Develop, deploy, and manage scalable, reliable, and secure infrastructures across on-premises environments and cloud platforms such as AWS, Azure, and Google Cloud Platform, including multi-cluster and multi-regional Kubernetes environments.
Develop and maintain automation scripts (Python, Bash, Shell, etc.) and automation tools (GitLab, Hashicorp Terraform, Hashicorp Vault, etc.) to streamline & improve deployment, monitoring, and management processes, using Infrastructure as Code (IaC).

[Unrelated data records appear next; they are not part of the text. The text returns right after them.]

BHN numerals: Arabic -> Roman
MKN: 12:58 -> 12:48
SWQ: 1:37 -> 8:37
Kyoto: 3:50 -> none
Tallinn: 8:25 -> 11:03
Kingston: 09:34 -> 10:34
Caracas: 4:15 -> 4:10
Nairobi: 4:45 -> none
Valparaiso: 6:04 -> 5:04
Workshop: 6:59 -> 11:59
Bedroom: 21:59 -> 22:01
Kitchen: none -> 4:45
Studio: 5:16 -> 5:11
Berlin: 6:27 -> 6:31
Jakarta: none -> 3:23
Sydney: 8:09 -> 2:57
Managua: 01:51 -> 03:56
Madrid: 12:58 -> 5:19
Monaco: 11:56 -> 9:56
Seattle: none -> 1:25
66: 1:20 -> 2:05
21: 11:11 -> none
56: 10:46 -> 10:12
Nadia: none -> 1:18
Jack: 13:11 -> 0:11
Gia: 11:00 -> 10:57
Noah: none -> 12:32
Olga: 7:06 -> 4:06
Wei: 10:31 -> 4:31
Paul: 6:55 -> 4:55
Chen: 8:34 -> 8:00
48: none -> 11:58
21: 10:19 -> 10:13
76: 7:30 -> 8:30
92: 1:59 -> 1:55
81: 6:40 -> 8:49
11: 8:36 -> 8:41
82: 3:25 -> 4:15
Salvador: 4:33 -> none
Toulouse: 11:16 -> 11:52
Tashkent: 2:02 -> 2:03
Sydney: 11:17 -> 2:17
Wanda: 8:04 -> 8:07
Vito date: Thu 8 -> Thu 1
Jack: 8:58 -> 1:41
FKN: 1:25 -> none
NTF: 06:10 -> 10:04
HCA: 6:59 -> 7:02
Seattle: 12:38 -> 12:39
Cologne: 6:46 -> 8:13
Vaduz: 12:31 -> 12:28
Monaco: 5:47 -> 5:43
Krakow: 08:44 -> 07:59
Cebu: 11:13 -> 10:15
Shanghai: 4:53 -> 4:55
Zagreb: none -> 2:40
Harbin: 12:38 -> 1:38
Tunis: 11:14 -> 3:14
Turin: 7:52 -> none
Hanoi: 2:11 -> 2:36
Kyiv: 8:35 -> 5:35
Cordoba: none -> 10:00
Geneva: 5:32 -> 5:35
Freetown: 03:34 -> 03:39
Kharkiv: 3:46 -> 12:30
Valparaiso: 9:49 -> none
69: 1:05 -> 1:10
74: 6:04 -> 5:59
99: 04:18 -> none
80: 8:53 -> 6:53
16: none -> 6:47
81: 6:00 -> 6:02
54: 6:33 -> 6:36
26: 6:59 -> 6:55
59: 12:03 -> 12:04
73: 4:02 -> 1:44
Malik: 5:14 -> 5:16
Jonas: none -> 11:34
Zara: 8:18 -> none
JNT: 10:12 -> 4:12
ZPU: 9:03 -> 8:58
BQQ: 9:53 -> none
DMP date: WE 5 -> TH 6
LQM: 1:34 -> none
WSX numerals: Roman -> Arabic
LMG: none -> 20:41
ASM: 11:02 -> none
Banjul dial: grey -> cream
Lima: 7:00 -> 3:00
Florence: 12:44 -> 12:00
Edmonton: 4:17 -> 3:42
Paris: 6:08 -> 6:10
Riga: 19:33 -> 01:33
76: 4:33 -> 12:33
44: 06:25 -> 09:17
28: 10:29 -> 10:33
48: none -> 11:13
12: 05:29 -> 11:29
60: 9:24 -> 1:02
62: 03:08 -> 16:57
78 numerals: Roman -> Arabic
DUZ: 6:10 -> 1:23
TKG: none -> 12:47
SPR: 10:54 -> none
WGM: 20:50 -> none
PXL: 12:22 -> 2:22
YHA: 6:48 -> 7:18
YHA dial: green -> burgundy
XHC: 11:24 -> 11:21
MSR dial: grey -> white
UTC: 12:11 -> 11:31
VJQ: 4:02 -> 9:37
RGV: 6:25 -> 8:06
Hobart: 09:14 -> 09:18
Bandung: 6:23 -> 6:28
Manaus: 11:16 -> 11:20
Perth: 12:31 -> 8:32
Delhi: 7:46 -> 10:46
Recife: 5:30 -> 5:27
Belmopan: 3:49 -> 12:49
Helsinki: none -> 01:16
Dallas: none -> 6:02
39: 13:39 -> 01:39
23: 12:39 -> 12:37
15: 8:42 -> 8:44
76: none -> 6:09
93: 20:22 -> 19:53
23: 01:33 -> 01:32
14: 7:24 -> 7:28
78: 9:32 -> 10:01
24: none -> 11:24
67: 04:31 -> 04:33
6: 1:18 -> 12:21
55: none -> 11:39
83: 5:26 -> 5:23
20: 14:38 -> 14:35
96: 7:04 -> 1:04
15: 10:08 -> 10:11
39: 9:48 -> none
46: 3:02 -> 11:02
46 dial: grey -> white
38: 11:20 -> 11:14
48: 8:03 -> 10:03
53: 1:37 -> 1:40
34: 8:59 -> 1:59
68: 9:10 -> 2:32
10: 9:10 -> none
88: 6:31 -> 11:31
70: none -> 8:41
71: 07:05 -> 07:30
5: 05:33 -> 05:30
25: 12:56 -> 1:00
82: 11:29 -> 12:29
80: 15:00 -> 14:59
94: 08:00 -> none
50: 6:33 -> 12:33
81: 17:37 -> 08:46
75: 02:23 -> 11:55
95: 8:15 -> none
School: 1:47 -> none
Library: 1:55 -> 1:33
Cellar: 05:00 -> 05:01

Define and maintain infrastructure automation principles, collaborating with infrastructure teams to embrace & cultivate continuous integration and continuous delivery/deployment (CI/CD).
Implement and integrate with monitoring and observability solutions, such as AIOps, to proactively detect and respond to system issues.
Analyze system performance and implement improvements to enhance cost efficiency and user experience.
Participate in on-call rotations to ensure 24/7 system availability.
Maintain detailed documentation (HLDs and LLDs) of infrastructure, processes, and procedures to facilitate learning and operational continuity.
As a Staff Engineer you will act as a Technical Lead on quarterly prioritized features, supporting the project managers and coordinate with IT teams, scrum masters, and the wider business to deliver projects.
Adopt a continuous learning mentality to stay updated with industry trends and new technologies to improve operational performance.
Required Skills and Experience:
Extensive knowledge of cloud platforms (AWS, Azure, or GCP), containerization technologies (Docker, Kubernetes, Rancher, and Cloudbees, etc.), automation tools (Terraform, Ansible), and monitoring solutions (Prometheus, Grafana).
Strong scripting and programming skills (Bash, Python, and Go).
Experience in deploying, maintaining, and integrating Hashicorp Vault, GitLab, Jenkins, Ansible and Terraform Enterprise platforms with automation pipelines.
Excellent analytical and problem-solving abilities with a proactive approach to identifying and resolving issues.
Experience in a DevOps or SRE or Platform Engineering role, with a confirmed focus on hybrid-infrastructure.
Good communication and collaboration skills, with the ability to work efficiently in a team-oriented environment.
Experience working in Agile delivery environment integrated with Atlassian Jira and Confluence applications.